Additionally, the appendix covers a few intriguing topics, such as weather data for energy forecasting. Understanding the basics of numerical weather prediction (NWP) models, differentiating between weather station observations, reanalysis, and forecast data, is crucial for creating models in production.
What is missing?
However, despite the overwhelmingly positive tone of my blog thus far, I feel I have to provide a minor critique :D By doing so, I aim to ensure that my readers do not perceive any bias on my part, given that I know the authors.

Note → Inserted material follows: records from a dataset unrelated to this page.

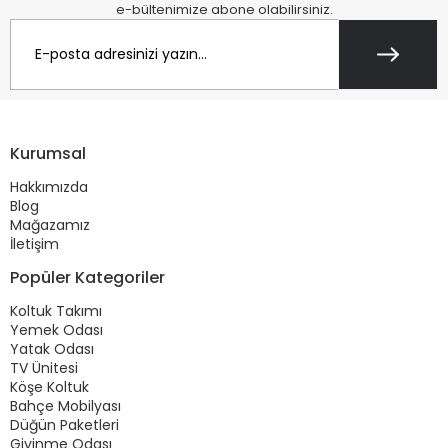
e-bültenimize abone olabilirsiniz.
Kurumsal
Hakkımızda
Blog
Mağazamız
İletişim
Popüler Kategoriler
Koltuk Takımı
Yemek Odası
Yatak Odası
TV Ünitesi
Köşe Koltuk
Bahçe Mobilyası
Düğün Paketleri
Giyinme Odası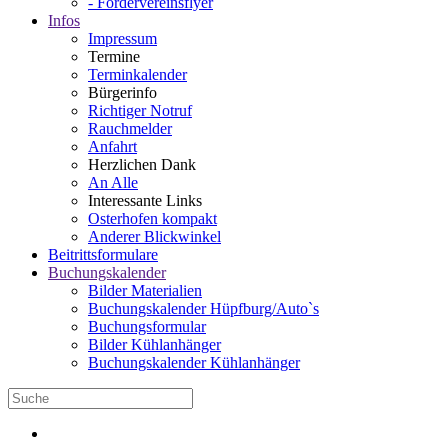
- Fördervereinsflyer
Infos
Impressum
Termine
Terminkalender
Bürgerinfo
Richtiger Notruf
Rauchmelder
Anfahrt
Herzlichen Dank
An Alle
Interessante Links
Osterhofen kompakt
Anderer Blickwinkel
Beitrittsformulare
Buchungskalender
Bilder Materialien
Buchungskalender Hüpfburg/Auto`s
Buchungsformular
Bilder Kühlanhänger
Buchungskalender Kühlanhänger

So, this is solely my opinion and based on how I develop forecasting models. I have deep understanding in using Multiple Linear Regression models (although the models itself are easy to understand, developing a good model is much harder than using any kind of fancy algorithm, because you need in-depth understanding of the data and modeling itself) and any kind of neural network (I have implemented most of the architectures in the literature).
I think it would be valuable to add description and the code for a following models:
Advanced Multiple Linear Regression model such as this. These kind of approaches have been implemented by many utilities and had also won GefCom. Although the modeling procedure does not work well on European loads, understanding the intuition behind it, help you to develop excellent models.
Multi-layer perpectron developed by EPRI in the late 90'. Although this paper is very old, this model was deployed accross many utilities in the US and modeling approach works very well also on European loads. Or this model from GefCom. Although there are many fany neural networks architectures in the literature, from my experience well designed MLP models in many cases perform better than popular LSTMs or convolutional networks and are also much easier & cheaper to train.
The book provides a comprehensive overview of the field, and I am confident that even if you are already familiar with it, you will still discover new insights and knowledge due to its extensive coverage of various topics. Its structure ensures easy navigation and understanding of the subjects discussed. It is evident that the book was primarily authored by a mathematician who possesses a deep understanding of the field, as the problems are well-formulated, and the theoretical concepts are seamlessly connected to the domain of load forecasting.
Generally speaking congrats to the authors for a remarkable work!